### PROBLEM
What is needed is every line, exactly as given, from the line containing "готвят 7-инчови гигантски телефони за" through the end of the data below.

### RECORDS PROVIDED ###

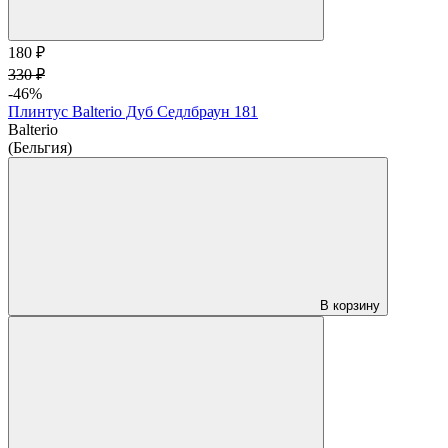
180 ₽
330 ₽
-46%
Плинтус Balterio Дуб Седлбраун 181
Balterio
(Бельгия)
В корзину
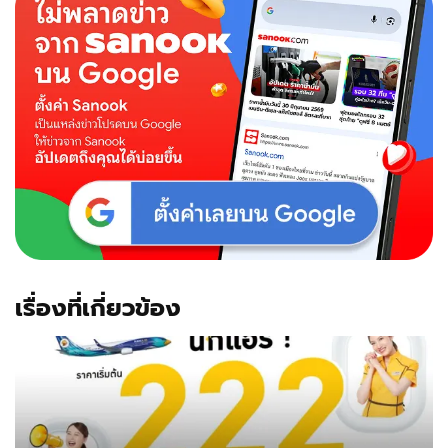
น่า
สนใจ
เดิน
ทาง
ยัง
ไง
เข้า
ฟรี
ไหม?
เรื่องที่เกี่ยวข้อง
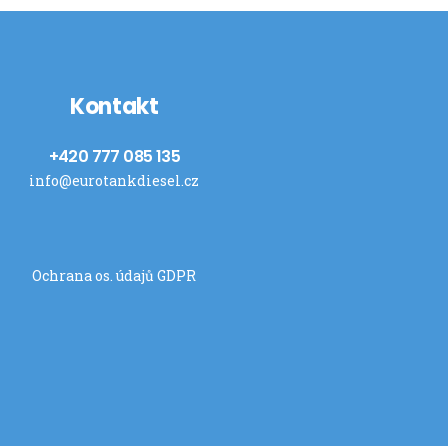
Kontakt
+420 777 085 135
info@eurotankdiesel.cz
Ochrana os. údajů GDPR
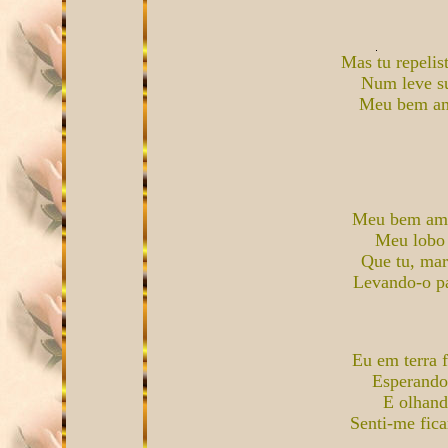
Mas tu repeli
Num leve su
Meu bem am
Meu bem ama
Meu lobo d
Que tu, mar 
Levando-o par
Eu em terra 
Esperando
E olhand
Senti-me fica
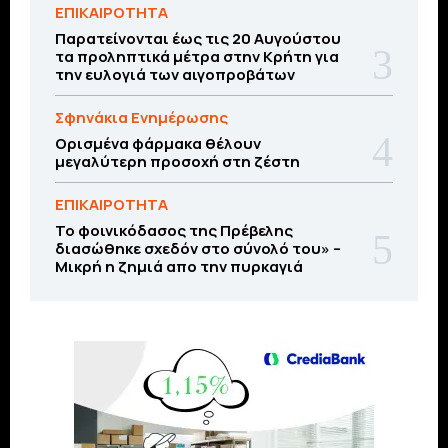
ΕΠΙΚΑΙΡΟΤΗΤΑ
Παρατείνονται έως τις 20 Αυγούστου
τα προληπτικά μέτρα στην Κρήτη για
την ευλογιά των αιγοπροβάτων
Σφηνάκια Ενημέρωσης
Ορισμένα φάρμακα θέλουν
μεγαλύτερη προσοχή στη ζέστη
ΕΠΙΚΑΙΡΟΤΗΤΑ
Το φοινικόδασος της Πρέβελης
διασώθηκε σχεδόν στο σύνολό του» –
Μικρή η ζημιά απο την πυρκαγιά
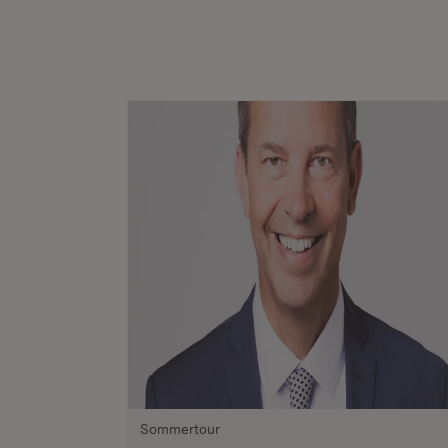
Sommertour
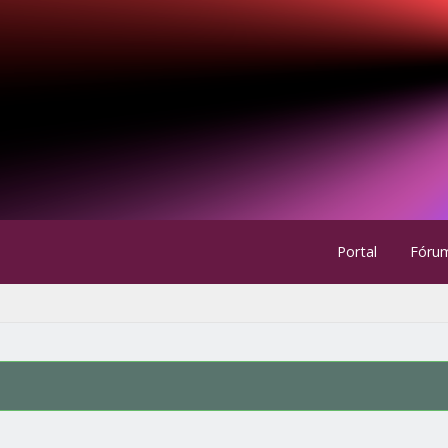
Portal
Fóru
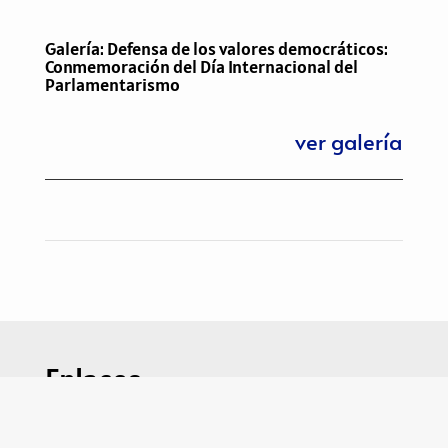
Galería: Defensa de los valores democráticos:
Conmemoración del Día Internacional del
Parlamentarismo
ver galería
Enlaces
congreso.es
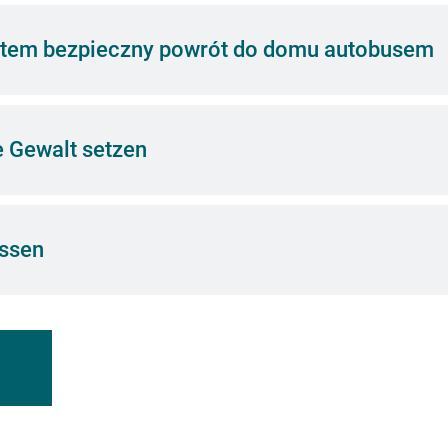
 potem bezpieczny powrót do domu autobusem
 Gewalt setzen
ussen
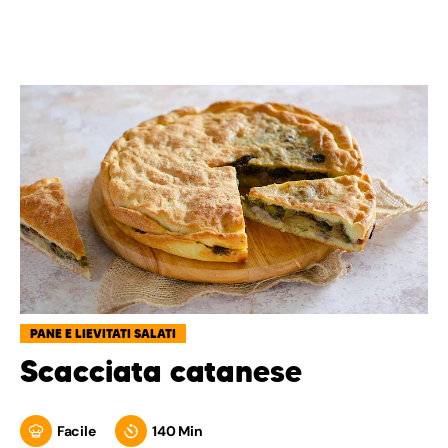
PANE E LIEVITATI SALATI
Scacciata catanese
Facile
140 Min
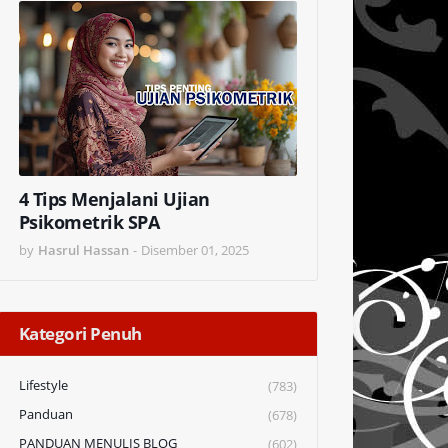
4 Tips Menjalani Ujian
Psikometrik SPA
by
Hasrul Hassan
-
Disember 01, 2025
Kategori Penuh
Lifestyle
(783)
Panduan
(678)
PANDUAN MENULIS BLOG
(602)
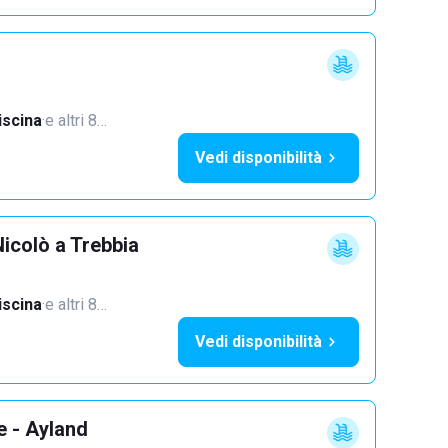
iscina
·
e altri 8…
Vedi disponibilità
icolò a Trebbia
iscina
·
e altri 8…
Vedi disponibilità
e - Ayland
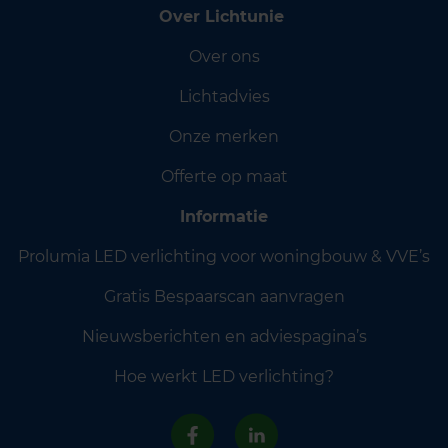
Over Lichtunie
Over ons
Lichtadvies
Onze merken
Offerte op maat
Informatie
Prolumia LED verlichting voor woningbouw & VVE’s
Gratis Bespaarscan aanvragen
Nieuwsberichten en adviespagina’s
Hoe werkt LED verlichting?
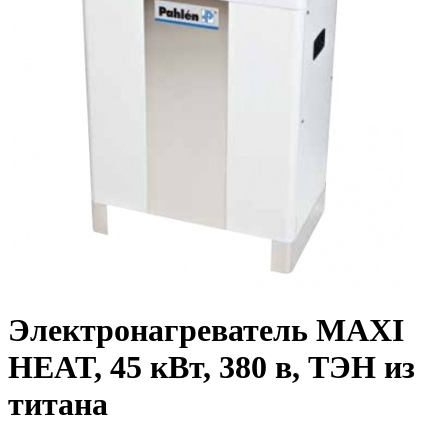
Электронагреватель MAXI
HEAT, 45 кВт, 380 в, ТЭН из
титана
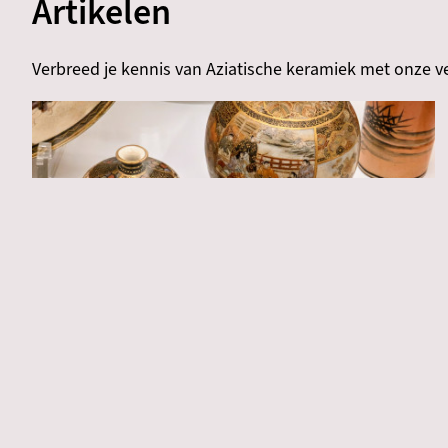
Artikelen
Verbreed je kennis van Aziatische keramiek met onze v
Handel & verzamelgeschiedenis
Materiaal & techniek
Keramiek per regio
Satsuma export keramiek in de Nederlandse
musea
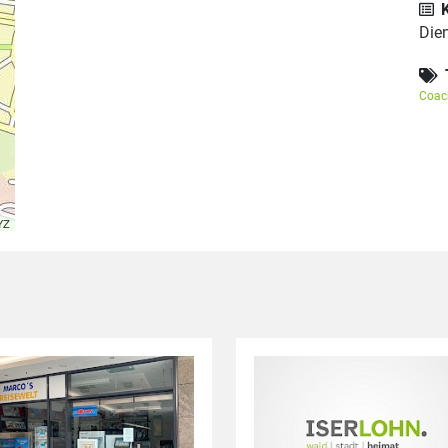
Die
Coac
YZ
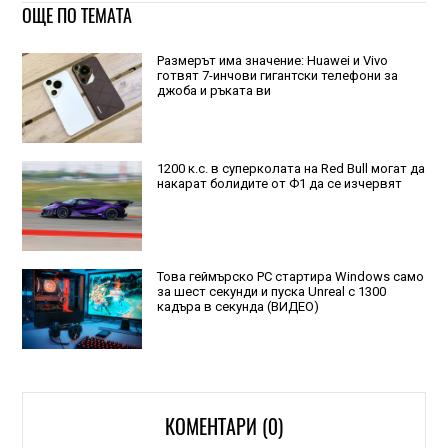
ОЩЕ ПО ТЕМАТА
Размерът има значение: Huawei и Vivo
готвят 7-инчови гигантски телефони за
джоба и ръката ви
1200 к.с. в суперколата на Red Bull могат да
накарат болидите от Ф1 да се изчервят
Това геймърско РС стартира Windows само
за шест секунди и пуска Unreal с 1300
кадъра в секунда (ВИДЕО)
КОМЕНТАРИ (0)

###

### TASK RESPONSE
готвят 7-инчови гигантски телефони за
джоба и ръката ви
1200 к.с. в суперколата на Red Bull могат да
накарат болидите от Ф1 да се изчервят
Това геймърско РС стартира Windows само
за шест секунди и пуска Unreal с 1300
кадъра в секунда (ВИДЕО)
КОМЕНТАРИ (0)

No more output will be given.